How this skill works
The skill extracts core search terms from your question and performs a cross-system search across Confluence and Jira as the first step. If needed, it runs targeted Confluence or Jira queries, fetches full page or issue content, and prioritizes official documentation and recent tickets. Finally, it synthesizes a direct answer, highlights discrepancies or gaps, and returns links to the original sources.
When to use it
- You need definitions or explanations of internal systems, terminology, or architecture.
- You want to find documentation on deployment, authentication, infrastructure, or processes.

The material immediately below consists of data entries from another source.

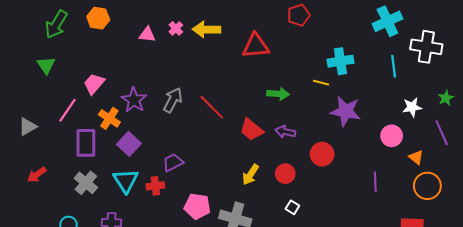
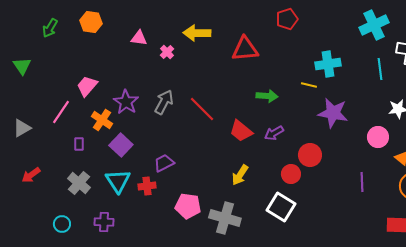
green arrow: (56, 24) -> (50, 28), size x0.7
pink cross: (176, 28) -> (167, 52), moved
green triangle: (46, 65) -> (22, 66), moved
purple arrow: (285, 132) -> (274, 133), turned -42
purple rectangle: (86, 143) -> (79, 144), size x0.5
red circle: (285, 174) -> (291, 174), moved
white square: (292, 207) -> (281, 207), size x2.0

- You need synthesis from multiple internal sources (pages + tickets).
- You suspect documentation and implementation disagree and want clarification.
- You need links to authoritative internal pages or recent Jira issues.
Best practices
- Start with specific technical terms or component names rather than full sentences.
- Use the cross-system search first, then target Confluence or Jira if needed.
- Prioritize official docs (guides, overviews) and recent issues (<1 year) for accuracy.
- Be selective when fetching content—pull full pages or tickets only for the most relevant hits.
- If results are sparse or conflicting, flag gaps and suggest follow-up actions (ask a team or expand terms).
Example use cases
- "What are Stratus minions and how do they scale?" — returns architecture summary and scaling tickets with links.
- "Explain our deployment pipeline" — compiles CI/CD docs and relevant runbook tickets, notes missing rollback steps.
- "How long is the session timeout?" — finds documented timeout and any Jira bug reports that indicate actual behavior.
- "Search for authentication flow docs" — pulls Confluence flow diagrams and Jira issues about recent changes or regressions.
- "Find all docs mentioning the billing system" — returns key pages and related tickets, grouped by component.
FAQ
I report that no results were found, suggest alternative search terms, and offer to expand the search or ask you for synonyms or more context.
How are conflicting sources handled?
I show the direct answer, list each source with its claim, highlight the conflict, note dates, and recommend which behavior to assume until the conflict is resolved.